A dude’s jizz on chooks
Corellas are similar to Sulphur-crested Cockatoos but whereas Sulphur-crested cockatoos dementedly shriek and cajole, corellas deliver a quavering, uncertain, two-part call that seems to ask a question rather than make a demand.
Corellas resort to a screech only when they’re agitated. They also lack the imposing headgear of their showier cousins.
Until recently, we thought we had them nailed, thought we could say with absolute certainty, ‘Yep, that’s a corella’. Except now I’ve discovered there are two types of corella around here. That’ll teach me to idly flick through the Simpson & Day Field Guide to the Birds of Australia.

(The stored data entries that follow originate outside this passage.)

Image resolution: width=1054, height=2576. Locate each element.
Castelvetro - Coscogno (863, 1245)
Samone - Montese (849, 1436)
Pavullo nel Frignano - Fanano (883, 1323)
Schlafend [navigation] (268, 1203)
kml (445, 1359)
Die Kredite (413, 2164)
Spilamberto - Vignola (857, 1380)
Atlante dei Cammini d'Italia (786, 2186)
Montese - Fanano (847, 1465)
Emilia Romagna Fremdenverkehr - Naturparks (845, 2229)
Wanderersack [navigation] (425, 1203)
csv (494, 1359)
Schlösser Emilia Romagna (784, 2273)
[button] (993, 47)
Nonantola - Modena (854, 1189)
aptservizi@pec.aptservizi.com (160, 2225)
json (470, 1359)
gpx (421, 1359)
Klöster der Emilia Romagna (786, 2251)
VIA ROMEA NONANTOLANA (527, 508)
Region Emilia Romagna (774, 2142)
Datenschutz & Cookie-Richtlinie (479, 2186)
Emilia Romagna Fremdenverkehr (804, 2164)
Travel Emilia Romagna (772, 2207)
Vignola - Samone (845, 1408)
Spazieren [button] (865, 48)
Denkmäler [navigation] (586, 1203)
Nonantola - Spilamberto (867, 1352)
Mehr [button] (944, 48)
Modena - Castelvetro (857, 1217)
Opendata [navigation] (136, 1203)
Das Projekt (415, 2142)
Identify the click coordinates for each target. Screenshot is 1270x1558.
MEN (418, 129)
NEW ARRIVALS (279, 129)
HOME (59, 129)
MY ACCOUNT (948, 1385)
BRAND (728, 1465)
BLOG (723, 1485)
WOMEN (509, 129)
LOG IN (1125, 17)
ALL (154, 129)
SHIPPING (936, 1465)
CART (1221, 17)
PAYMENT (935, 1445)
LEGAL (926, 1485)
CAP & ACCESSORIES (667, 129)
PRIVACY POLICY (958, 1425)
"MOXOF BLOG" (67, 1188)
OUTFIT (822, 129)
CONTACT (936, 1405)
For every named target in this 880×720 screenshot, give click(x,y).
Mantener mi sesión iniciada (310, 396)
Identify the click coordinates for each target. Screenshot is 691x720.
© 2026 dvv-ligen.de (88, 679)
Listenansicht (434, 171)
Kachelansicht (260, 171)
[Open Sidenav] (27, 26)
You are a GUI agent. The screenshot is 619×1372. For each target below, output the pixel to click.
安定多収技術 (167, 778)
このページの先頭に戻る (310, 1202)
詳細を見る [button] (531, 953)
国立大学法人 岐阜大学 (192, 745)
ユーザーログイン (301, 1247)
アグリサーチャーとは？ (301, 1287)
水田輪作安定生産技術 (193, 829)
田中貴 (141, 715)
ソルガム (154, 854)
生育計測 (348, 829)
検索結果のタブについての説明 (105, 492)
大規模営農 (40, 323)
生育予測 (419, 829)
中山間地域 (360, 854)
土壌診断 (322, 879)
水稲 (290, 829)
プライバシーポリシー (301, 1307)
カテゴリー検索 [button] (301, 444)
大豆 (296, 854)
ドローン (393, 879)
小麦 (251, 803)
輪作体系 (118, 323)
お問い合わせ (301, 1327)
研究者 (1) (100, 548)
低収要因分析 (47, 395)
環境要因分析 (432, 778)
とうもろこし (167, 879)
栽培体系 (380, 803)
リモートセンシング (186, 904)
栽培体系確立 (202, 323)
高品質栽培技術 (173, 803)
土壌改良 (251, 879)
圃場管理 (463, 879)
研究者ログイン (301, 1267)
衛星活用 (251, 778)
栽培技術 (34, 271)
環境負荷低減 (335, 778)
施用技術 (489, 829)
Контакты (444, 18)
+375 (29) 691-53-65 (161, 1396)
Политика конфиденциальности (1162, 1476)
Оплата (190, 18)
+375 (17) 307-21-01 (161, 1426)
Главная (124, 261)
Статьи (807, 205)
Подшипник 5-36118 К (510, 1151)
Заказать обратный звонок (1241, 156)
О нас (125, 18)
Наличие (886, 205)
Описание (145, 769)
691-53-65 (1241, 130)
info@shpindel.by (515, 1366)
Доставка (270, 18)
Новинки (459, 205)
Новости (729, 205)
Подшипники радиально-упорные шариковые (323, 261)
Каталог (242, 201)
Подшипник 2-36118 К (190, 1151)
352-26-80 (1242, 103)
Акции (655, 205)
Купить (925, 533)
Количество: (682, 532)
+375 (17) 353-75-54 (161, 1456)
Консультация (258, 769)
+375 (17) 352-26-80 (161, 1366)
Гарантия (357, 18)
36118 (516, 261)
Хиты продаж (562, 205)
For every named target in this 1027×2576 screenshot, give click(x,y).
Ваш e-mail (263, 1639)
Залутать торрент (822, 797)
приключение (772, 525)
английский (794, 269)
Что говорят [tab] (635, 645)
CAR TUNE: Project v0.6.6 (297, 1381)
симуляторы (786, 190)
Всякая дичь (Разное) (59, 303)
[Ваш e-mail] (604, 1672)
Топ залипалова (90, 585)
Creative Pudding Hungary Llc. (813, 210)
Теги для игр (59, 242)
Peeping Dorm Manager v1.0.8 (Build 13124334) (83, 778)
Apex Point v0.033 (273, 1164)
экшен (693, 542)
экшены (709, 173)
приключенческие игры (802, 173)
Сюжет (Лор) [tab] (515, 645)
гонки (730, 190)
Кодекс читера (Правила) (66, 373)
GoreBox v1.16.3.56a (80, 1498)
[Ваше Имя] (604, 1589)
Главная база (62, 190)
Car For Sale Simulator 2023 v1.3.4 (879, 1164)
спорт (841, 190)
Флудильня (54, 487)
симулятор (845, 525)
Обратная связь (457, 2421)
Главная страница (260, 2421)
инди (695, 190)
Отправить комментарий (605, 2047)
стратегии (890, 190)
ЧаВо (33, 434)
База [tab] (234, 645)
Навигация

The main contender for our local corella is the Long-billed variety, distinguished by its long, upper mandible (beak), bluish skin around the eye, pink splashes on the throat and the side of the breast, and a light yellow wash on its underwings.
The Little Corella has all of the above, except it has a shorter upper mandible and no pink on its breast, or cere (bird-watcher talk meaning ‘the bare, wax-like or fleshy structure at the base of the upper beak, containing the nostrils’).
On our early-morning walk – our latest attempt to fend off atrophy – we encountered a large flock of corellas grazing in a paddock. I crept up to the fence, camera aimed. In twitcher talk, I’d be classified as ‘a dude’. (Hopefully, you’ll manage to decipher this post’s headline with that link.)
Two or three Galahs had joined the flock and after wheeling dizzily in a dazzling display of aerial acrobatics, they all settled in trees to resume grazing as they happily chattered to each other.
Mating pairs of Long-billed Corellas make nests in eucalypt hollows, lined with decayed wood, where they both incubate the eggs and care for the chicks. In the world of the corella, the division of labour is never an issue.
After painstaking scrutiny of the photographic evidence (none too clear for that sort of thing), I can attest with absolute certainty that the corellas we saw this morning were the Long-billed variety… I think.